C:clover
――誰だよ、LOVEが入ってるなんて言ったのは
全く腹立たしいことに、もう昔の話とはいえ、命を助けられてしまった手前どうにも弱みを握られているような気分だ。実際、じっと見つめられてお願いされると、もう逃れようが無い。
たとえ、「私も漫画のように蜂蜜とクローバーのサンドイッチが食べたい」という幼稚極まりない話であっても、だ。頬が仄かに染まってたりなんかしたら、もうお手上げだ。お姫様にかしずく騎士のように、ご要望の品を用意するほかない。
別にアイツがお姫様だなんて言っていないぞ。
とは言うものの、そもそも俺は川が苦手なのだ。当然、土手なんて近寄りたくもない。知っているだろ?
すると、捜索は必然的に限られてくる。都会でも田舎でもないこの街で、クローバーというのはなかなかお目にかかれない。少なくとも俺は、まるで知らない。
三つ葉でさえ見つからないのに、どうして四つ葉を大量に見つけられるというんだ?
普段なら文句の十、二十を畳み掛けて、誤魔化すものの、今日はそうもいかない。
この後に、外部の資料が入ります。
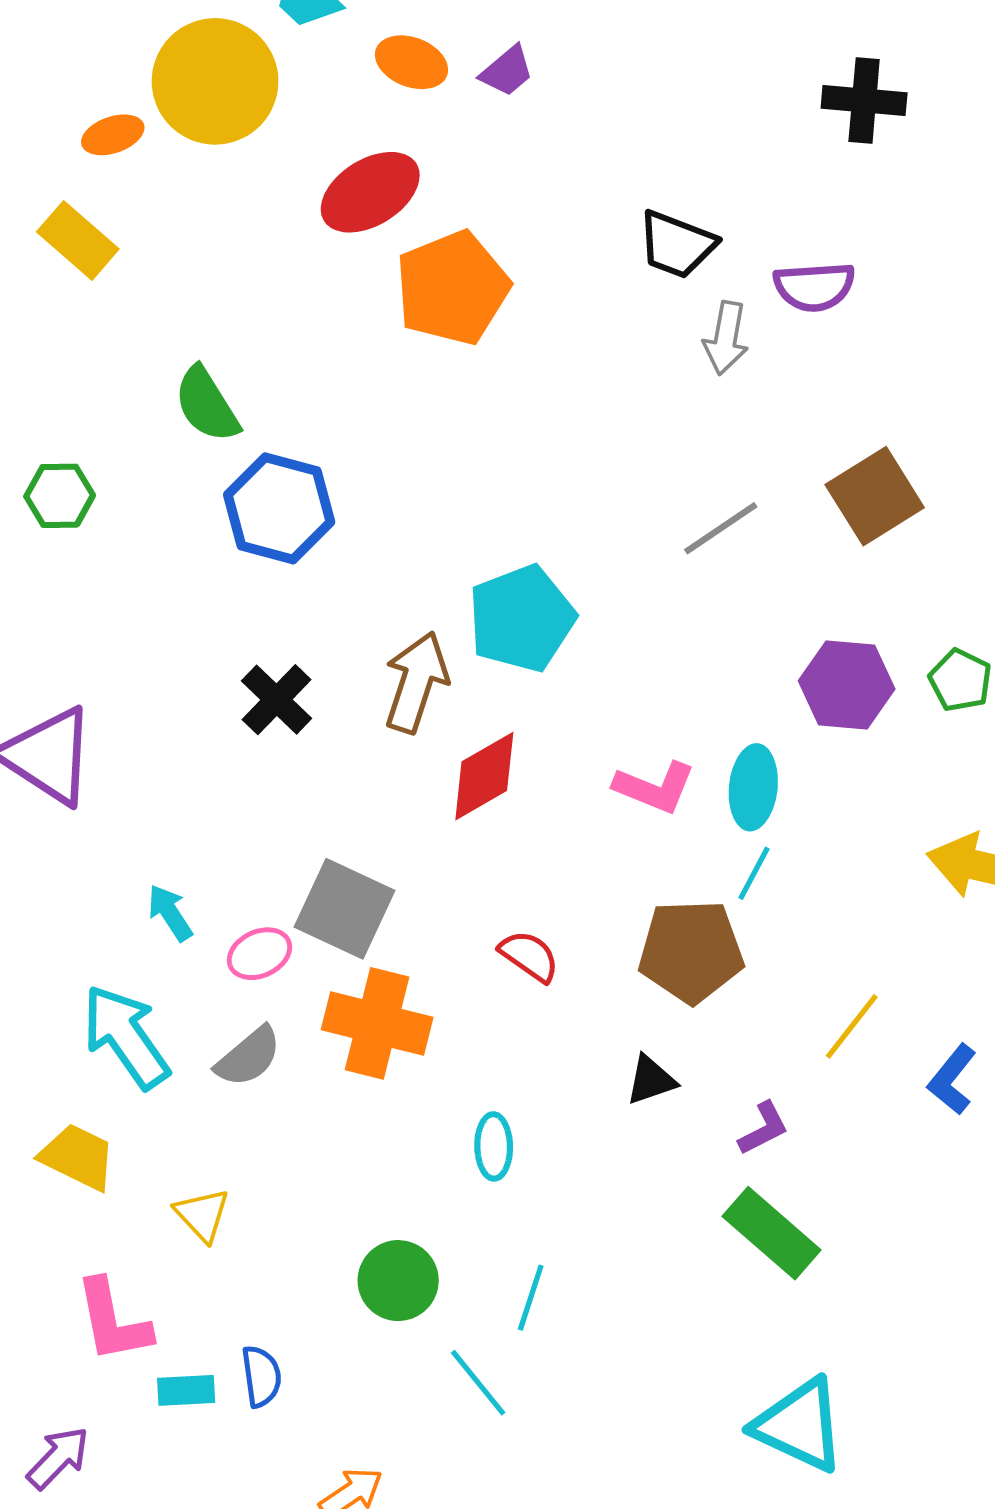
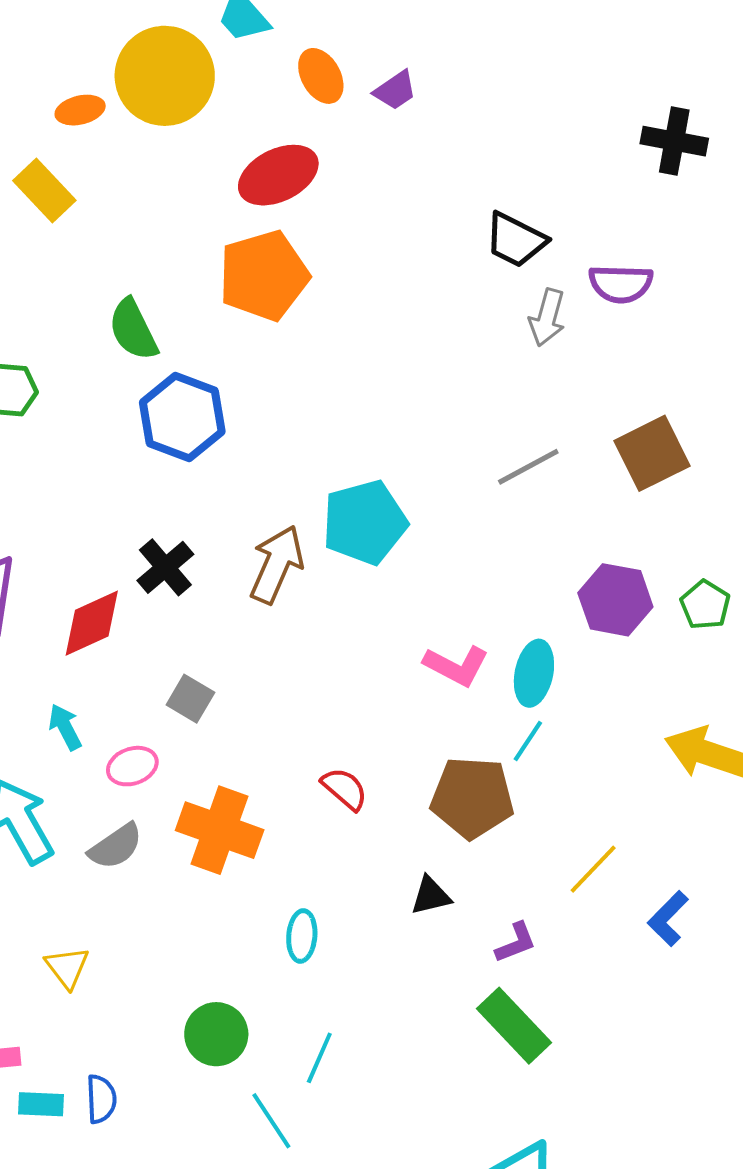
orange ellipse: (411, 62) -> (321, 76), turned 34
orange pentagon: (452, 288) -> (264, 276), moved
red diamond: (484, 776) -> (92, 623), moved
gray square: (344, 909) -> (190, 699), moved, size x0.6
果報は寝て待てとも言うが、悪友連中を信じていいものか。
とりあえず、寝とくことにする。不眠不休で三十時間は頑張りすぎた。何をやっているんだ俺は。起きたらとりあえず、見舞いがてらに文句を言いに行こう。別に、心配で顔が見たくなったなんて微塵も思っちゃいない。ミジンコ程も、思っちゃいない。